→ Material for this task:
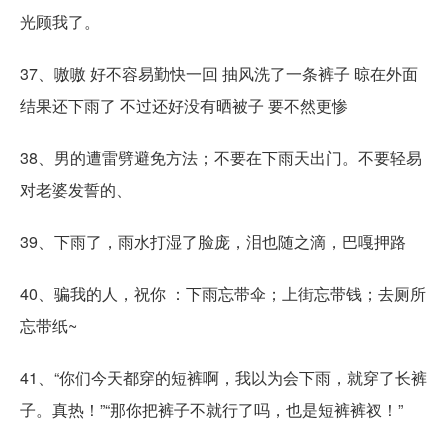
光顾我了。
37、嗷嗷 好不容易勤快一回 抽风洗了一条裤子 晾在外面
结果还下雨了 不过还好没有晒被子 要不然更惨
38、男的遭雷劈避免方法；不要在下雨天出门。不要轻易
对老婆发誓的、
39、下雨了，雨水打湿了脸庞，泪也随之滴，巴嘎押路
40、骗我的人，祝你 ：下雨忘带伞；上街忘带钱；去厕所
忘带纸~
41、“你们今天都穿的短裤啊，我以为会下雨，就穿了长裤
子。真热！”“那你把裤子不就行了吗，也是短裤裤衩！”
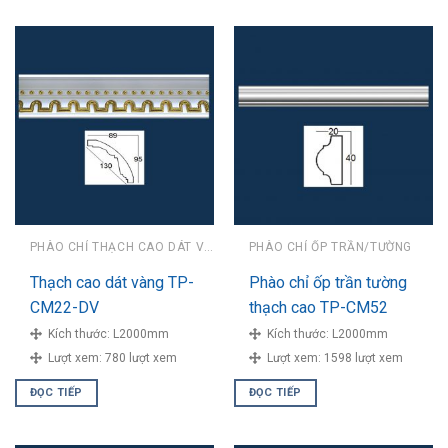
PHÀO CHỈ THẠCH CAO DÁT VÀNG
PHÀO CHỈ ỐP TRẦN/TƯỜNG
Thạch cao dát vàng TP-
Phào chỉ ốp trần tường
CM22-DV
thạch cao TP-CM52
Kích thước:
L2000mm
Kích thước:
L2000mm
Lượt xem:
780 lượt xem
Lượt xem:
1598 lượt xem
ĐỌC TIẾP
ĐỌC TIẾP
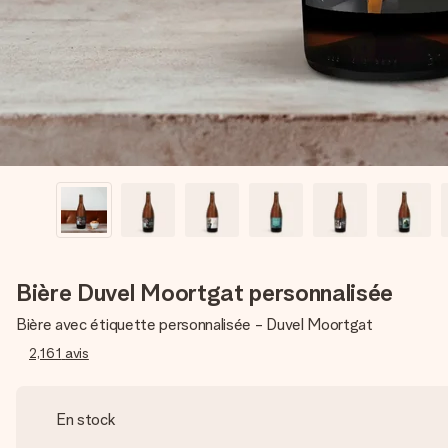
Bière Duvel Moortgat personnalisée
Bière avec étiquette personnalisée - Duvel Moortgat
2,161
avis
En stock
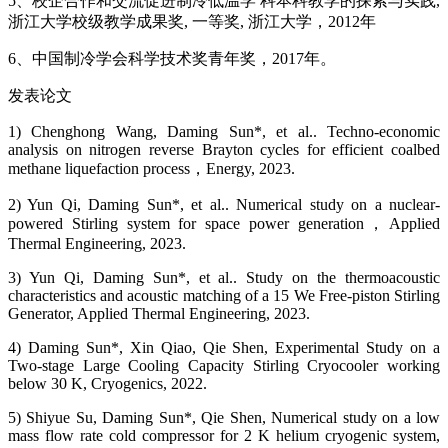
5、校企合作和交流促进制冷低温学 科本科教学的探索与实践,
浙江大学校级教学成果奖, 一等奖, 浙江大学，2012年
6、中国制冷学会科学技术奖青年奖，2017年。
发表论文
1) Chenghong Wang, Daming Sun*, et al.. Techno-economic
analysis on nitrogen reverse Brayton cycles for efficient coalbed
methane liquefaction process，Energy, 2023.
2) Yun Qi, Daming Sun*, et al.. Numerical study on a nuclear-
powered Stirling system for space power generation，Applied
Thermal Engineering, 2023.
3) Yun Qi, Daming Sun*, et al.. Study on the thermoacoustic
characteristics and acoustic matching of a 15 We Free-piston Stirling
Generator, Applied Thermal Engineering, 2023.
4) Daming Sun*, Xin Qiao, Qie Shen, Experimental Study on a
Two-stage Large Cooling Capacity Stirling Cryocooler working
below 30 K, Cryogenics, 2022.
5) Shiyue Su, Daming Sun*, Qie Shen, Numerical study on a low
mass flow rate cold compressor for 2 K helium cryogenic system,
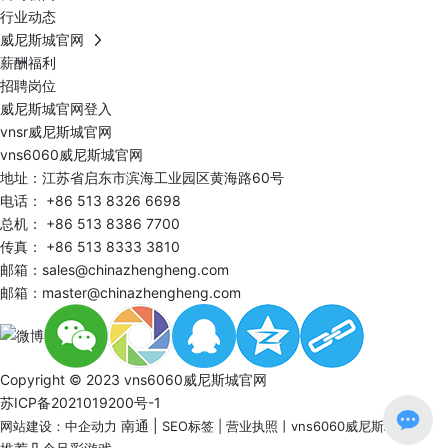
行业动态
威尼斯城官网
薪酬福利
招聘岗位
威尼斯城官网登入
vnsr威尼斯城官网
vns6060威尼斯城官网
地址：江苏省启东市滨海工业园区黄海路60号
电话：
+86 513 8326 6698
总机：
+86 513 8386 7700
传真： +86 513 8333 3810
邮箱：
sales@chinazhengheng.com
邮箱：
master@chinazhengheng.com
Copyright © 2023 vns6060威尼斯城官网
苏ICP备2021019200号-1
南通
|
网站建设：中企动力
SEO标签
|
营业执照
丨
vns6060威尼斯城官网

→ Problem details: Copy exactly, and only, the lines running from the one containing "below 30 K, Cryogenics, 2022." through the final line of the data, and omit the pictures.

→ Exercise solution:
below 30 K, Cryogenics, 2022.
5) Shiyue Su, Daming Sun*, Qie Shen, Numerical study on a low
mass flow rate cold compressor for 2 K helium cryogenic system,
行业动态
威尼斯城官网
薪酬福利
招聘岗位
威尼斯城官网登入
vnsr威尼斯城官网
vns6060威尼斯城官网
地址：江苏省启东市滨海工业园区黄海路60号
电话：
+86 513 8326 6698
总机：
+86 513 8386 7700
传真： +86 513 8333 3810
邮箱：
sales@chinazhengheng.com
邮箱：
master@chinazhengheng.com
Copyright © 2023 vns6060威尼斯城官网
苏ICP备2021019200号-1
南通
|
网站建设：中企动力
SEO标签
|
营业执照
丨
vns6060威尼斯城官网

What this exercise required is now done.